1. describe the acceleration of the object shown in the velocity vs. time graph below.

graph with x-axis (-10 to 10), y-axis (-10 to 10), line passing through (-3,6), (0,3), (3,0)
option: the object has a positive acceleration

Explanation:

Answer:

To determine acceleration from a velocity - time graph, we use the formula for the slope of the line, since acceleration \(a=\frac{\Delta v}{\Delta t}\) (the slope of the velocity - time graph).

We can use two points on the line, for example, \((x_1,y_1)=(- 3,6)\) and \((x_2,y_2)=(0,3)\) or \((0,3)\) and \((3,0)\).

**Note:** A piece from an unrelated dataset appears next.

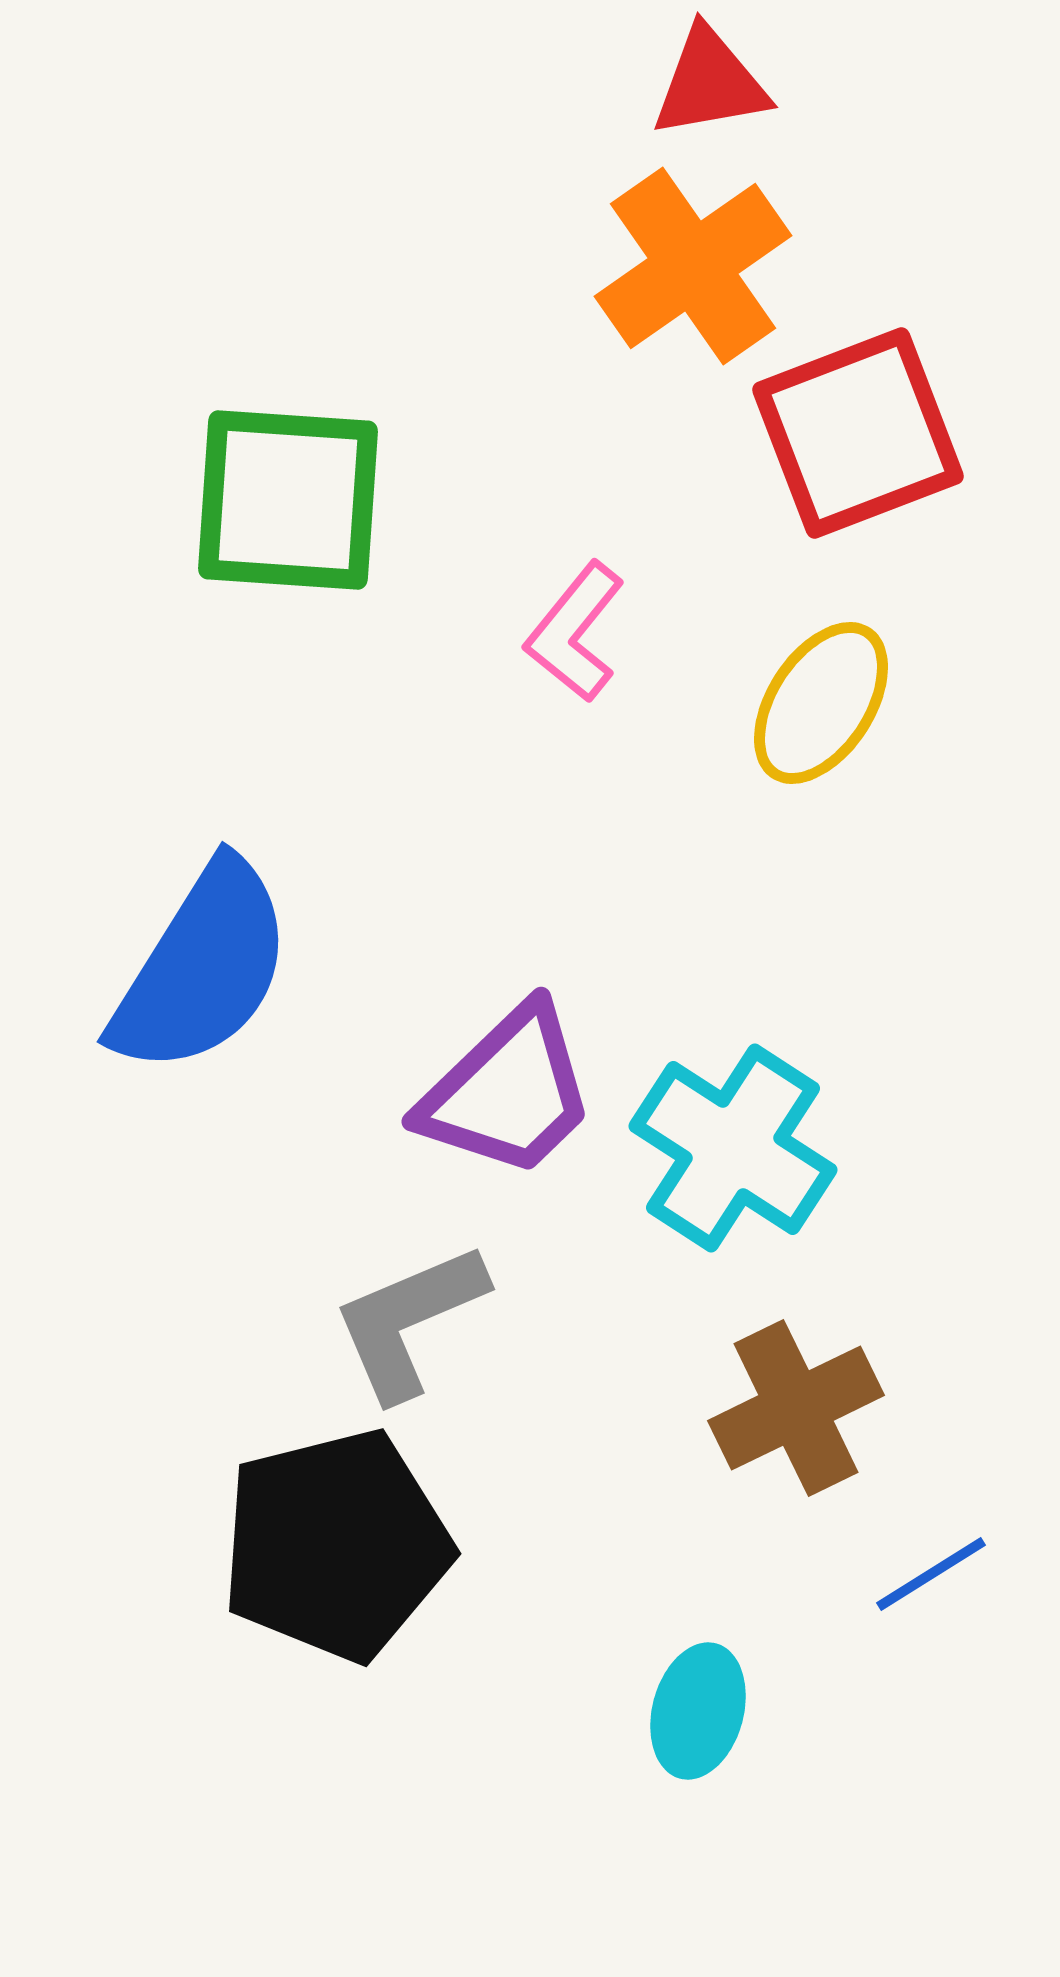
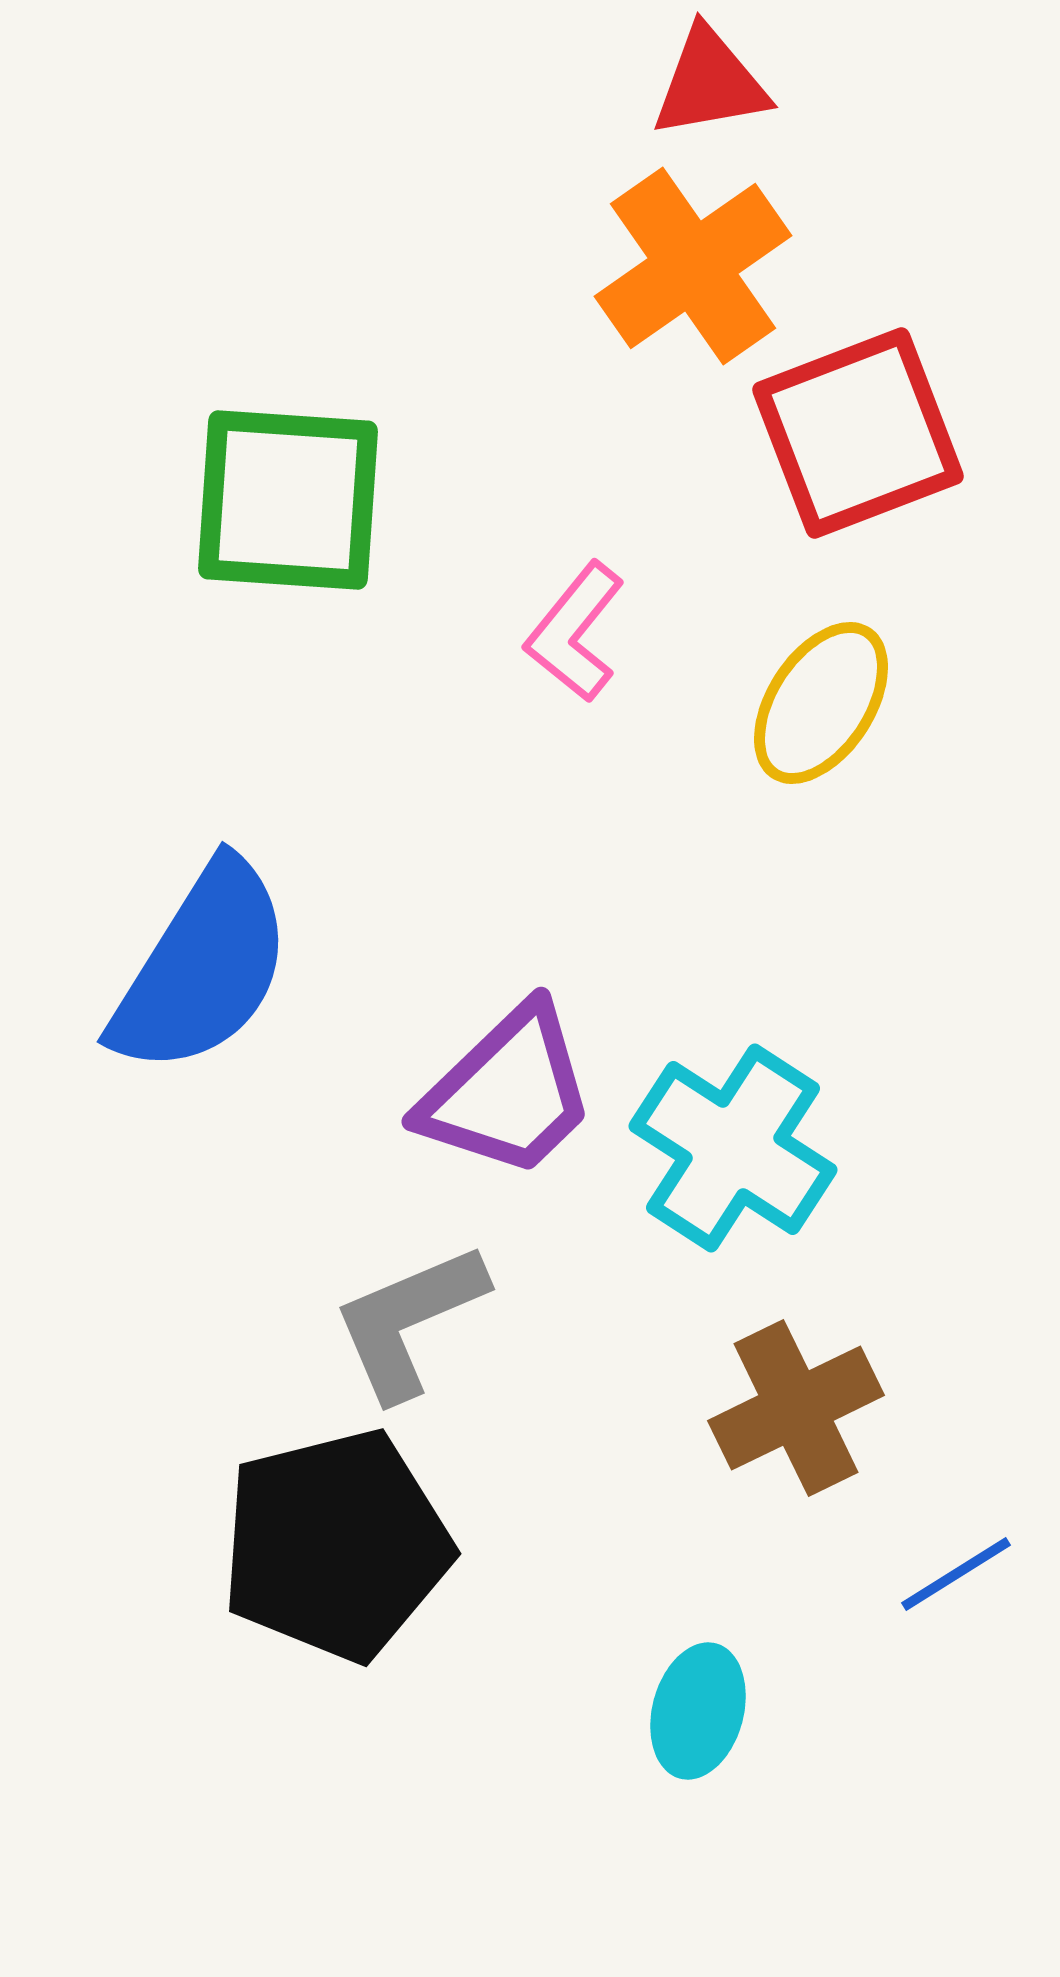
blue line: moved 25 px right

Using the slope formula \(m = \frac{y_2 - y_1}{x_2 - x_1}\), if we take \((x_1,y_1)=(0,3)\) and \((x_2,y_2)=(3,0)\):

\(m=\frac{0 - 3}{3-0}=\frac{-3}{3}=- 1\)

Since the slope of the velocity - time graph is negative, the acceleration is constant and negative. So the object has a constant negative acceleration (or deceleration in the positive direction context, but strictly from the slope, acceleration is - 1 unit of velocity per unit of time and is constant).

If we were to choose the other option (the one not saying positive acceleration), the correct description is that the object has a constant negative acceleration (or we can say the acceleration is \(- 1\) (with appropriate units) and is constant as the graph is a straight line, so acceleration does not change).